In der Cyber-Forensik, also der Aufklärung von Straftaten mittels digitaler Unterstützung, lasse sich der Algorithmus zu verschiedenen Zwecken einsetzen. Auf der einen Seite können die ermittelnden Beamten feststellen, wie häufig Kinder von pornografischer Gewalt betroffen sind, heißt es in der Mitteilung der Hochschule. Aber er könne auch bei der Identifizierung der Täter helfen.

Auch Täter können identifiziert werden

Auf den Fotos und Videos seien oft nur Hände oder etwa Tattoos der Kriminellen zu sehen. Das Forschungs-Team habe den Algorithmus deswegen nicht nur mit künstlichen Gesichtern, sondern auch massenhaft mit synthetischen Erwachsenenhänden in verschiedenen Posen und Gestiken gefüttert. Auch bei der Wiedererkennung von Tattoos sei die Datengrundlage verbessert worden.

Zudem könne die Arbeit der Forschenden dazu beitragen, seit längerem vermisste Kinder aufzuspüren. Per Gesichtserkennung ließen sich Kindergesichter altern, um so einen realistischen Eindruck davon zu bekommen, wie die Person heute aussehen könnte. "In allen Bereichen ist der Algorithmus durch die künstlich erzeugten Datenmengen besser geworden", bilanziert Rathgeb.

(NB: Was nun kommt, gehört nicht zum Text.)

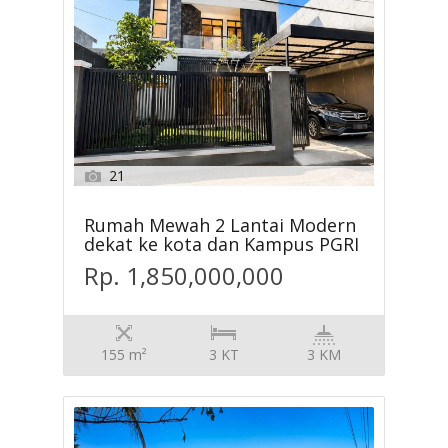
21
Rumah Mewah 2 Lantai Modern
dekat ke kota dan Kampus PGRI
Rp. 1,850,000,000
155 m²
3 KT
3 KM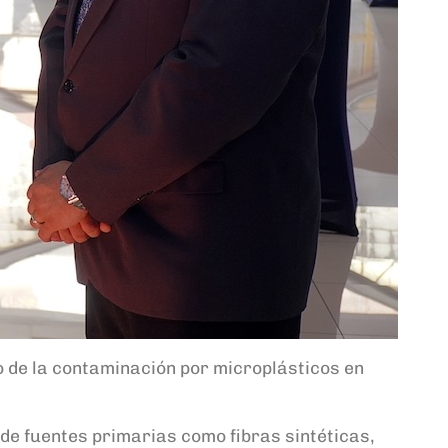
o de la contaminación por microplásticos en
de fuentes primarias como fibras sintéticas,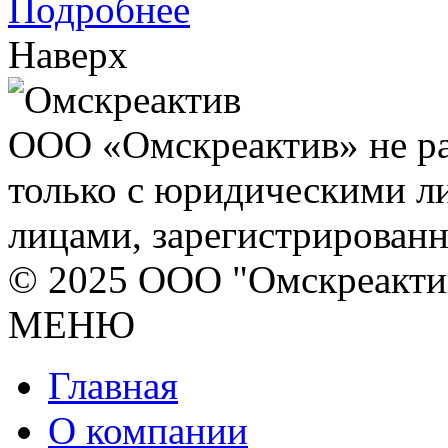
Подробнее
Наверх
ООО «Омскреактив» не ра
только с юридическими л
лицами, зарегистрирован
© 2025 ООО "Омскреакти
МЕНЮ
Главная
О компании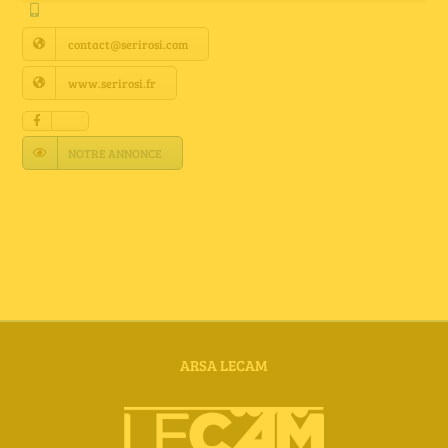
Annuaire Fournisseurs
contact@serirosi.com
Actualités
www.serirosi.fr
Contact
NOTRE ANNONCE
ARSA LECAM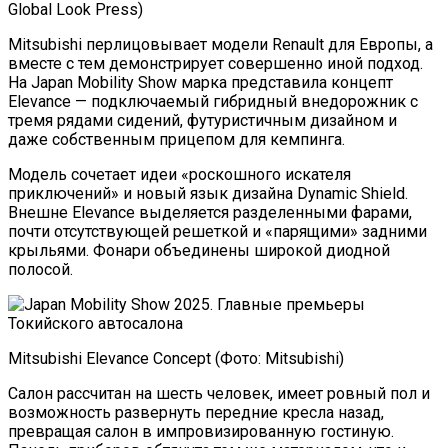
Global Look Press)
Mitsubishi перлицовывает модели Renault для Европы, а
вместе с тем демонстрирует совершенно иной подход.
На Japan Mobility Show марка представила концепт
Elevance — подключаемый гибридный внедорожник с
тремя рядами сидений, футуристичным дизайном и
даже собственным прицепом для кемпинга.
Модель сочетает идеи «роскошного искателя
приключений» и новый язык дизайна Dynamic Shield.
Внешне Elevance выделяется разделенными фарами,
почти отсутствующей решеткой и «парящими» задними
крыльями. Фонари объединены широкой диодной
полосой.
Mitsubishi Elevance Concept (Фото: Mitsubishi)
Салон рассчитан на шесть человек, имеет ровный пол и
возможность развернуть передние кресла назад,
превращая салон в импровизированную гостиную.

LKA denkt über Einsatz nach

Noch kommt der Algorithmus nicht zum Einsatz. Das Landeskriminalamt hält die Technik aber für vielversprechend und kann sich einen Einsatz auch in realen Ermittlungen vorstellen, wie eine Sprecherin dem hr mitteilte: "Eine Anwendung wäre im Rahmen von Ermittlungen in verschiedenen Kriminalitätsbereichen denkbar."